▸ **Task objective**
Copy each entry exactly, leaving nothing out.

▸ **The records**
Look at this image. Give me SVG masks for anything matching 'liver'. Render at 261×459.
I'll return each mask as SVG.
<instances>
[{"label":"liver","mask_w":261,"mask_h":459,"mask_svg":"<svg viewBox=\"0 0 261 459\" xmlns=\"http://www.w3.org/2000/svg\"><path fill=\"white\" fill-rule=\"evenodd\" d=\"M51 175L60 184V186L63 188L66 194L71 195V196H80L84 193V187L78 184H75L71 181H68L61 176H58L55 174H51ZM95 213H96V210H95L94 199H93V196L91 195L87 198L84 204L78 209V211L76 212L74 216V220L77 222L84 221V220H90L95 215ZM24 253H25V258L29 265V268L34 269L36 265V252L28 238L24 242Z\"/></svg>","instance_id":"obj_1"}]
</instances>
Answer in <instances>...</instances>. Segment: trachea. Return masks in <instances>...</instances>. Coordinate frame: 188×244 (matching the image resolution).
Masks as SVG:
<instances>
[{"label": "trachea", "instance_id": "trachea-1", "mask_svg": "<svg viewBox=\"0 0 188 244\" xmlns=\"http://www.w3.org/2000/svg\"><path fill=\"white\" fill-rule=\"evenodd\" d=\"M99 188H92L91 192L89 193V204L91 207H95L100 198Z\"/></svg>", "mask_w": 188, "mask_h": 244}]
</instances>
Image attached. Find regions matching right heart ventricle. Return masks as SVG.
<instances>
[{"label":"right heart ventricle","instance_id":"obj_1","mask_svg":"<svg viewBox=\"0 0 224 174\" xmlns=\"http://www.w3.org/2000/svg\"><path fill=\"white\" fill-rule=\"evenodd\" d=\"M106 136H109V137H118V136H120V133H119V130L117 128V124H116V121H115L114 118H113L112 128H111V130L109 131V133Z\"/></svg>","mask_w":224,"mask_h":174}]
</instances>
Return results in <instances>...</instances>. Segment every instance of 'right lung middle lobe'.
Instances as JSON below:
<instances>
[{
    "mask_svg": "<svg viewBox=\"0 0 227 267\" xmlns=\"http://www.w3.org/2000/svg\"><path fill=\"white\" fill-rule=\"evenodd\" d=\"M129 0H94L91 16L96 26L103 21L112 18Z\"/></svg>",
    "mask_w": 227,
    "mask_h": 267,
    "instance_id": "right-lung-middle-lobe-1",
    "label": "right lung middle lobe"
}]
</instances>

▸ **Written response**
Look at this image. Give me SVG masks for anything matching 'liver'. Render at 261×459.
I'll return each mask as SVG.
<instances>
[{"label":"liver","mask_w":261,"mask_h":459,"mask_svg":"<svg viewBox=\"0 0 261 459\" xmlns=\"http://www.w3.org/2000/svg\"><path fill=\"white\" fill-rule=\"evenodd\" d=\"M51 175L60 184V186L63 188L66 194L71 195V196H80L84 193V187L78 184H75L71 181H68L61 176H58L55 174H51ZM95 213H96V210H95L94 199H93V196L91 195L87 198L84 204L78 209V211L76 212L74 216V220L77 222L84 221V220H90L95 215ZM24 253H25V258L29 265V268L34 269L36 265V252L28 238L24 242Z\"/></svg>","instance_id":"obj_1"}]
</instances>
Answer in <instances>...</instances>. Segment: trachea. Return masks in <instances>...</instances>. Coordinate frame: 188×244 (matching the image resolution).
Masks as SVG:
<instances>
[{"label": "trachea", "instance_id": "trachea-1", "mask_svg": "<svg viewBox=\"0 0 188 244\" xmlns=\"http://www.w3.org/2000/svg\"><path fill=\"white\" fill-rule=\"evenodd\" d=\"M99 188H92L91 192L89 193V204L91 207H95L100 198Z\"/></svg>", "mask_w": 188, "mask_h": 244}]
</instances>
Image attached. Find regions matching right heart ventricle. Return masks as SVG.
<instances>
[{"label":"right heart ventricle","instance_id":"obj_1","mask_svg":"<svg viewBox=\"0 0 224 174\" xmlns=\"http://www.w3.org/2000/svg\"><path fill=\"white\" fill-rule=\"evenodd\" d=\"M106 136H109V137H118V136H120V133H119V130L117 128V124H116V121H115L114 118H113L112 128H111V130L109 131V133Z\"/></svg>","mask_w":224,"mask_h":174}]
</instances>
Return results in <instances>...</instances>. Segment every instance of 'right lung middle lobe'.
Instances as JSON below:
<instances>
[{
    "mask_svg": "<svg viewBox=\"0 0 227 267\" xmlns=\"http://www.w3.org/2000/svg\"><path fill=\"white\" fill-rule=\"evenodd\" d=\"M129 0H94L91 16L96 26L103 21L112 18Z\"/></svg>",
    "mask_w": 227,
    "mask_h": 267,
    "instance_id": "right-lung-middle-lobe-1",
    "label": "right lung middle lobe"
}]
</instances>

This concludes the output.